Neste momento, quando se fala da privatização da saúde, ou na alocação de recursos, essa discussão é extremamente pertinente. A modernidade no Brasil, em relação à questão saúde, é garantir pontos conquistados por outros países há 50 anos: o acesso igualitário, universal e irrestrito aos serviços. A restrição não é apenas romper com uma norma constitucional, mas também retroagir no curso histórico. A plena aplicação dos recursos, o fim da corrupção, os compromissos sociais das instituições, prefeitura, governo estadual ou federal são obrigações e devem ser contratadas por todos.

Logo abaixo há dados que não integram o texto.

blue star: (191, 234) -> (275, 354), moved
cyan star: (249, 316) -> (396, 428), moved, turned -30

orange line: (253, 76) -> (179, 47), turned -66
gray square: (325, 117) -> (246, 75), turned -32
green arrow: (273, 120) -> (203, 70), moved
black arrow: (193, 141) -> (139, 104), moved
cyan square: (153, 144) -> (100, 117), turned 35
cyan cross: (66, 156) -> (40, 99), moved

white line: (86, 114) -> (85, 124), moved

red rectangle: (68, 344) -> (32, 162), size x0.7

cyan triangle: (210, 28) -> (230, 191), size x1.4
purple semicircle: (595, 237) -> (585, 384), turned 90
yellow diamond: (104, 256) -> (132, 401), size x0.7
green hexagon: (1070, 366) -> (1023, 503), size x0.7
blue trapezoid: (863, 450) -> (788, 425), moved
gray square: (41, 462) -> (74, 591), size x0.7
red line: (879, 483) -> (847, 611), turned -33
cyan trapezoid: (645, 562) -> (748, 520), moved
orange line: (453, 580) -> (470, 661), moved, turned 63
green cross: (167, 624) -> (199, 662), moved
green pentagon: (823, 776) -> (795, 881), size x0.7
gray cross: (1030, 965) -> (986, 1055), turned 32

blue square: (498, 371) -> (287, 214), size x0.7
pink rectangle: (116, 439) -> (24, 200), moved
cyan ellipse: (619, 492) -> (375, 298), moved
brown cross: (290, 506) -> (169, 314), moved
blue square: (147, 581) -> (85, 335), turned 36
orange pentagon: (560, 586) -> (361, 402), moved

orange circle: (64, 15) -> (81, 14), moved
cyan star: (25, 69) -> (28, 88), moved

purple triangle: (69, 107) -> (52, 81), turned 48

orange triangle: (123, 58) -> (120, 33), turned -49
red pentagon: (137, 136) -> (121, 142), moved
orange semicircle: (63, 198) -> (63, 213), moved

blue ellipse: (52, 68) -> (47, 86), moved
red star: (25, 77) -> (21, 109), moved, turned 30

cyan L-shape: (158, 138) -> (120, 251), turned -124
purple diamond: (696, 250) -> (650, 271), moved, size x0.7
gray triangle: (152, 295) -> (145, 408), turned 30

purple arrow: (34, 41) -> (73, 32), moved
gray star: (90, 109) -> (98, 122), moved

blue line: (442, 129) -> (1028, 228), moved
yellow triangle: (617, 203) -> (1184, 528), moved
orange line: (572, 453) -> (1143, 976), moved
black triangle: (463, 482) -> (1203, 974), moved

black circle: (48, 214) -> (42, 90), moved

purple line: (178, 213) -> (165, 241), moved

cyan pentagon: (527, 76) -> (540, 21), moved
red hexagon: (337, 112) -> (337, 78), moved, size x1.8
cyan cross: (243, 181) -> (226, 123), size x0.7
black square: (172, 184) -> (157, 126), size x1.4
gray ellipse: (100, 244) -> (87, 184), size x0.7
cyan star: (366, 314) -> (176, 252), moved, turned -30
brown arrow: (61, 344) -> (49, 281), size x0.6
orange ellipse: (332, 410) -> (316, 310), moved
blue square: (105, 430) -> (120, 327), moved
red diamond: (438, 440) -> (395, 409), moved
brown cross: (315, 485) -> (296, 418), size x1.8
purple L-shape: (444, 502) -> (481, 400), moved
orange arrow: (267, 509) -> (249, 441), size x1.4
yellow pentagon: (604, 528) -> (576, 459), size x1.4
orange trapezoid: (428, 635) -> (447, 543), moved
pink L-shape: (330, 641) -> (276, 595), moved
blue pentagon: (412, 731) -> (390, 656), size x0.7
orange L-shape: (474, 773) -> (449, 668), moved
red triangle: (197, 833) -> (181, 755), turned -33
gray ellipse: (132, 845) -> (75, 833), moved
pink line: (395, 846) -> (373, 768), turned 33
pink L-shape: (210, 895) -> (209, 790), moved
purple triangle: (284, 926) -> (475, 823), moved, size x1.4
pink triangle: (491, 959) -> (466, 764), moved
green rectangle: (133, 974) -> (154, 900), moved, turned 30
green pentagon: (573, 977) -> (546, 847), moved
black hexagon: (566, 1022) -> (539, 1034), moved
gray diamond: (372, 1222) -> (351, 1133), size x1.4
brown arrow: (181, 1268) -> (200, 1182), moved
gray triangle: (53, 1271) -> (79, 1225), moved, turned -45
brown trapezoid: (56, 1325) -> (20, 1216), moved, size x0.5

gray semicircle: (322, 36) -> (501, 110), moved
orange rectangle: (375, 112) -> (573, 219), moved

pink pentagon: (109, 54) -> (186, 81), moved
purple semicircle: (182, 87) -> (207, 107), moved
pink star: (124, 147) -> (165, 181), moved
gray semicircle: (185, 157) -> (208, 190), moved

É fundamental citar o médico Manuel Bonfim, que em 1903, em seu livro América Latina, os males de origem, registra: "A indignação e a luta contra o mal são também fatos sociais e funções legitimamente humanas, mais nobres que a pura contemplação, se elas se completam pelo estudo das causas da miséria e do atraso social, e se buscam o meio de combatê-las e suprimi-las".